__TRY IT__
Which lines run from the one containing "Gabinet Fizjoterapii Ra" to the end of the listing? Copy them out exactly, leaving out the rest.

__DATA IN THIS EXERCISE__

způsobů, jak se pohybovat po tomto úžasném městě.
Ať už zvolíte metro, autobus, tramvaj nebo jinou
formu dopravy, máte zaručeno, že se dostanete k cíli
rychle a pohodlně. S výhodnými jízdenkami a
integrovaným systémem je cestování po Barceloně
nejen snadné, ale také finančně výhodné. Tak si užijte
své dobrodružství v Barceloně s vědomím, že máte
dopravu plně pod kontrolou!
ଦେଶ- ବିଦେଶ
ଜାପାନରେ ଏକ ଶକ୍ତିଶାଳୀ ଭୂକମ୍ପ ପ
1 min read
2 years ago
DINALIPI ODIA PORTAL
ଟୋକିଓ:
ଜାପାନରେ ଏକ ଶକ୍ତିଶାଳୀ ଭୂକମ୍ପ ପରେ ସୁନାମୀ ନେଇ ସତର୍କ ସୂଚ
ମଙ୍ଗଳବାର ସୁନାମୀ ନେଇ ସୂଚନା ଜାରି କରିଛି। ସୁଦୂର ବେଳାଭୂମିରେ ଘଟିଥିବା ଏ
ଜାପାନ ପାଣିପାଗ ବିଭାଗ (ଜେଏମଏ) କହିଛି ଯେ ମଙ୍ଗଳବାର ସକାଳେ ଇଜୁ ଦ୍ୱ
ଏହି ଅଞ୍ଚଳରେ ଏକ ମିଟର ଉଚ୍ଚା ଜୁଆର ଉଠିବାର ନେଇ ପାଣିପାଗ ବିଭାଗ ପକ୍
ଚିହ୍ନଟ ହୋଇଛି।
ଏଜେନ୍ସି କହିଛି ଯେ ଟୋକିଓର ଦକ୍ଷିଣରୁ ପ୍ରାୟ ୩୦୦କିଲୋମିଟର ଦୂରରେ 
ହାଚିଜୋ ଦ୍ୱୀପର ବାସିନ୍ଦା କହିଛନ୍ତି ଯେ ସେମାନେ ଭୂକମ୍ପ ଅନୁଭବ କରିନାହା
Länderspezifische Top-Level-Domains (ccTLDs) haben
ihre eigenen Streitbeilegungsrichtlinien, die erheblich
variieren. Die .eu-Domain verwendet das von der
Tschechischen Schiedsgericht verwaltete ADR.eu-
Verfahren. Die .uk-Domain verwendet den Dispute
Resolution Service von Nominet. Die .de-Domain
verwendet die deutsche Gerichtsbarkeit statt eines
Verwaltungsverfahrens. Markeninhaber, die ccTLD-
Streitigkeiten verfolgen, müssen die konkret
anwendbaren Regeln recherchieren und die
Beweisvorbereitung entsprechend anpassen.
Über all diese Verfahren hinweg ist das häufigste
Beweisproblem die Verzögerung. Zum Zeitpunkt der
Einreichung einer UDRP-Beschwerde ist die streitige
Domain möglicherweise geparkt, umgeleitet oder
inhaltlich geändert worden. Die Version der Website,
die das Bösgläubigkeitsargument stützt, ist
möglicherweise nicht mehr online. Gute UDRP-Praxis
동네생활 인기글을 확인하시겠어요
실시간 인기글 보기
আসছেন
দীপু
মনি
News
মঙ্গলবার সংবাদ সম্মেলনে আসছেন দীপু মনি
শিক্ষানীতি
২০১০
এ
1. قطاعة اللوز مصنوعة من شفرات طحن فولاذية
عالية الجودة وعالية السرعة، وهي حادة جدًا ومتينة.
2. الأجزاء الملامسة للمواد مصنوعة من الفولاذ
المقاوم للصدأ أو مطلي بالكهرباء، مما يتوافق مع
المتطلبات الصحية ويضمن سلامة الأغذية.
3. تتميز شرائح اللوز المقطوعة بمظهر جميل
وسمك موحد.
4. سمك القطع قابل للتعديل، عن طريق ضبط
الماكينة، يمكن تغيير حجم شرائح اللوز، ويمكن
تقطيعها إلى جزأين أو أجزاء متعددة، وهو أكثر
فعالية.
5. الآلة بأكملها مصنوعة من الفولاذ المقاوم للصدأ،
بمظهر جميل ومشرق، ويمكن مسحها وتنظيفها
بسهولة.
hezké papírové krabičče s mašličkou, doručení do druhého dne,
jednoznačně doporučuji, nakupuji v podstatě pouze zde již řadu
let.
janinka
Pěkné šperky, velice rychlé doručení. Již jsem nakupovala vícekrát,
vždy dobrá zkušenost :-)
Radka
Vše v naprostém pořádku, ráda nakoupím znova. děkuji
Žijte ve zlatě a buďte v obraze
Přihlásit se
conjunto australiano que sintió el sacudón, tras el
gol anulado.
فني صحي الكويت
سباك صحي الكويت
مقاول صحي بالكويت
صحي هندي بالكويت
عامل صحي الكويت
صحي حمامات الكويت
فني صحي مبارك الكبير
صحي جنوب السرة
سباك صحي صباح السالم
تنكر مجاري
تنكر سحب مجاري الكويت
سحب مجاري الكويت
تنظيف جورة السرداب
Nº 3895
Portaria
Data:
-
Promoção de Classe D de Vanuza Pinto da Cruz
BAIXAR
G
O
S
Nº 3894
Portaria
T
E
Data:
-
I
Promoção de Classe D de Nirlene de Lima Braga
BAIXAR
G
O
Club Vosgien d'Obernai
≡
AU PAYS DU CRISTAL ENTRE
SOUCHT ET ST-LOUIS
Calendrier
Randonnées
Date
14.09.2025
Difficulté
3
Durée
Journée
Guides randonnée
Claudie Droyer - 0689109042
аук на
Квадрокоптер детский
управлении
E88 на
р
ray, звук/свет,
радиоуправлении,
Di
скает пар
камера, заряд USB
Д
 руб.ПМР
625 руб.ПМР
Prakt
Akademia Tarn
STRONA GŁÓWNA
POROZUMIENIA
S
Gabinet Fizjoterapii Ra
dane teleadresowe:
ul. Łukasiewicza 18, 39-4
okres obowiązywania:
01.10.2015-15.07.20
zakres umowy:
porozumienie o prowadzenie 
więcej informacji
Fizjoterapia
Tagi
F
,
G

__YOUR SOLUTION__
Gabinet Fizjoterapii Ra
dane teleadresowe:
ul. Łukasiewicza 18, 39-4
okres obowiązywania:
01.10.2015-15.07.20
zakres umowy:
porozumienie o prowadzenie 
więcej informacji
Fizjoterapia
Tagi
F
,
G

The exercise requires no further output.